The intent for the House of Representatives was to be the voice of the people. The intent for the Senate was to be the voice of the states. By changing the way Senators gained their seats, the states were left without representation and the balance of power was upset. This one change is responsible for more encroachment on the many freedoms endemic in the Constitution than any other except perhaps the income tax. We are fully reaping the results of that change now.
Hope that helps you understand the impact of changing how Senators get to Washington. Perhaps one of the experts on Freerepublic will see your post and respond with a better explanation than I am able to give.
But there are something like 56 or 57 other states out there.
I think right now Republican control something like 30 statehouses (I could look it up but that just seems like so much work). That would mean 60 Republican Senators right there.
Assuming those Legislatures had the balls to elect two Republican Senators.
Absent the 17th Amendment David Dewhurst would be the junior senator from Texas and Bob Bennett would be the junior senator from Utah. Nobody would have heard of Chris McDaniel. Pat Roberts wouldn't have had to leave suburban DC during the entire election cycle.
The Progressive era was a very destruction force toward individual liberty. The Federal Reserve, League of Nations and equally ugly UN, Great War with WWII, Income Tax, Direct election of Senators, Prohibition and Propaganda are among the Progressive legacy.
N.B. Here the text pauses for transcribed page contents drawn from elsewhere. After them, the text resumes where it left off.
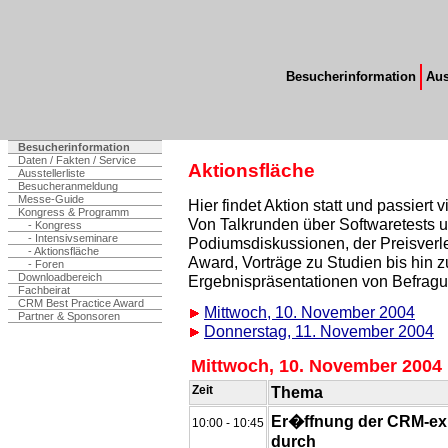
Besucherinformation
Aus
Besucherinformation
Daten / Fakten / Service
Aktionsfläche
Ausstellerliste
Besucheranmeldung
Messe-Guide
Hier findet Aktion statt und passiert vi
Kongress & Programm
Von Talkrunden über Softwaretests 
- Kongress
- Intensivseminare
Podiumsdiskussionen, der Preisverl
- Aktionsfläche
Award, Vorträge zu Studien bis hin 
- Foren
Downloadbereich
Ergebnispräsentationen von Befrag
Fachbeirat
CRM Best Practice Award
Mittwoch, 10. November 2004
Partner & Sponsoren
Donnerstag, 11. November 2004
Mittwoch, 10. November 2004
Zeit
Thema
Er�ffnung der CRM-ex
10:00 - 10:45
durch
The power to tax an individual's work output is very destructive power. For over 125 years our Nation fully funded itself through tariffs upon imported goods that competed with US interests. The 16th empowered social engineering busybodies and opened the class warfare window.
After the 17th, a special interest only needs to purchase 51 Senate, in lieu of 217 House seats, to enable an agenda. Given millions of out of state (and country) dollars purchase elect Senators; rarely does a Senator's values accurately reflect home state's values. For example, Progressives defeated overwhelmingly popular conservative Matt Bevin in the Kentucky GOP primary, leaving Kentucky a toss-up for the lessor of two Progressives evils.
Cheers,
OLA
The difference, my FRiend, is that directly elected senators are beholden to the same people as members of the House - the Gibsmedats - and are forced to pander to the lowest levels of the electorate to win elections. Senators appointed by the state legislatures are less so and can represent the interests of their state without worrying about taking a position that might cost votes among the low information crowd.
The founders recognized that states have different interests than individuals and that unfiltered populism would ruin the nation. The electoral college and indirect election of senators was their way of buffering the mob rule that would be the result of popular elections. Direct election of senators was an early progressive move to tear down the constitutional system, as is the push for direct election of the President.
Until then, the United States was a uniting of states. Each state has its own interests as an aggregation of its residents, with Senators representing the nature of the state as a whole by filtering "the will of the people" thru state government which in turn took two seats in Congress. Senators were selected by high-ranking state leaders who presumably know more about what's actually going on than the malleable rabble at large.
The 17th destroyed that, eliminating the state governments from representation in federal government. Senators are now just winners of the House-like popularity contest, coming from state-wide jurisdictions instead of local precincts.
Prior to 17’th were the senators term limited?
A majority of the Senate is Democrat. A majority of legislative chambers are Republican. So you’d see some difference. Probably not as much as we’d like, given the RINOs, but some.